Ambrose Field schreibt, Dufay habe Techniken entwickelt, seine Musik um existierendes Material zu strukturieren, ohne dass die Texturen zu dicht, die Worte unverständlich würden. Ähnlich arbeitet sein Nachfahr im Geiste: Was er aus dem Rechner drechselt, ist keine Klangschmiere für die New-Age-Ecke, kein klandestines Klangteppichgeklöppel. Der Komponist beginnt seine Werke mit Klavier und Notizblock. Computer, sagt er, möge er nicht einmal besonders; deshalb liege ihm viel daran, die Klänge auf Anhieb so hinzubekommen, wie er sie haben wolle, statt sie später mühsam zu edieren.

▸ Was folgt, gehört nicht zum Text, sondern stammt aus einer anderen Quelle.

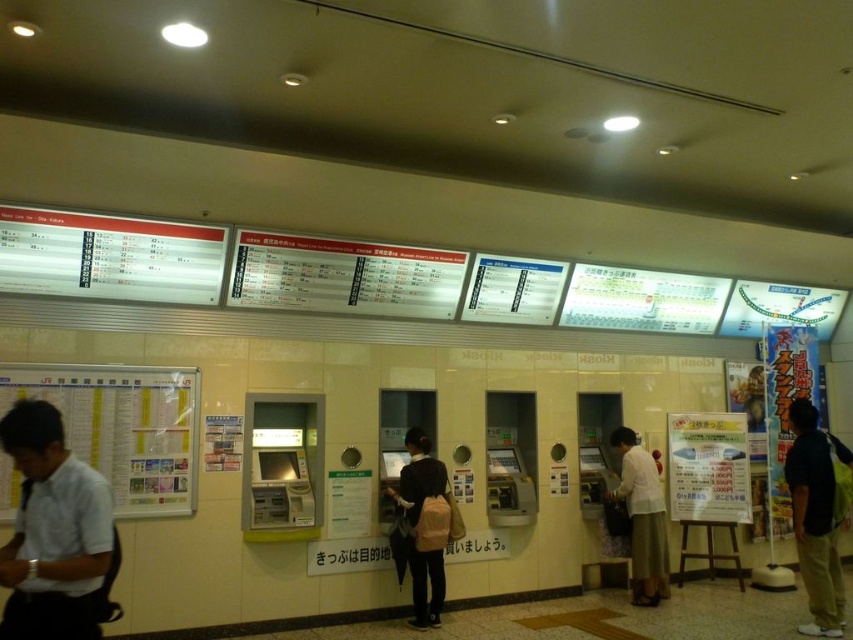 Question: Among these points, which one is nearest to the camera?

Choices:
 (A) (630, 509)
 (B) (20, 515)

Answer: (B)

Question: Which point appears closest to the camera in this image?

Choices:
 (A) (810, 560)
 (B) (410, 497)
 (C) (94, 588)

Answer: (C)

Question: Observing the image, what is the correct spatial positioning of black matte backpack at center in reference to light beige skirt at center?

Choices:
 (A) left
 (B) right

Answer: (A)

Question: Can you confirm if white shirt at left is wider than black matte backpack at center?

Choices:
 (A) yes
 (B) no

Answer: (B)

Question: Which of the following is the closest to the observer?

Choices:
 (A) (647, 534)
 (B) (96, 554)
 (C) (440, 481)
 (D) (828, 502)

Answer: (B)

Question: Is dark blue shirt at right above black matte backpack at center?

Wer sich beim Hinhören ein wenig Mühe gibt, kann nachvollziehen, wie Field etwa in Je Me Complains mit Techniken aus der Renaissance spielt, harmonische Konventionen zitiert, nur um sie zu brechen, die alten Klangideale digital nachbaut und zum Ausgleich die Stimme aus ihrer Zeit versetzt in die Struktur eines Poplieds aus Strophe, Refrain und Zwischenteil. Wer keine Lust hat, sich Mühe zu geben, schwelgt sieben Stücke lang in Klangtiefen, von denen Pink Floyd nur träumen konnten – obwohl die moderne Vokaltechnik umgeben ist von Yamaha- und Roland-Synthesizern, die teils noch aus den achtziger Jahren stammen.
Das Resultat ist so etwas wie die Umkehr des beim selben Label (ECM) erschienenen und vom selben Produzenten (Labelchef Manfred Eicher) betreuten Erfolgsalbums Officium. Auf dem sang das Hilliard Ensemble Alte Musik, und der Jazzsaxophonist Jan Garbarek improvisierte Melodielinien dazu. Diesmal kommt die Melodie aus einem vergangenen Jahrhundert, und die Moderne bildet den Hintergrund. Die Parallele ist kein Zufall ¬– John Potter sang 18 Jahre lang beim Hilliard Ensemble.
Wie Officium entfaltet auch Being Dufay meditative Qualitäten, allerdings auf komplexerem Niveau. Eine eigenartige Spannung entsteht aus dem Kontrast der schlichten, fast noch gregorianischen Melodik der Menschenstimme und der komplex geschichteten Synthetik. Das Titelstück entstand, erinnert sich Ambrose Field im CD-Büchlein, für ein Festival in Vigevano bei Mailand, wo um das Castello Sforzesco aus dem 15. Jahrhundert schnittige Autos brausen und Liebende in den Ruinen knutschen. Auch keine schlechte Grundlage für einen Film.
„Being Dufay“ von Ambrose Field und John Potter ist auf CD erschienen bei ECM/Universal.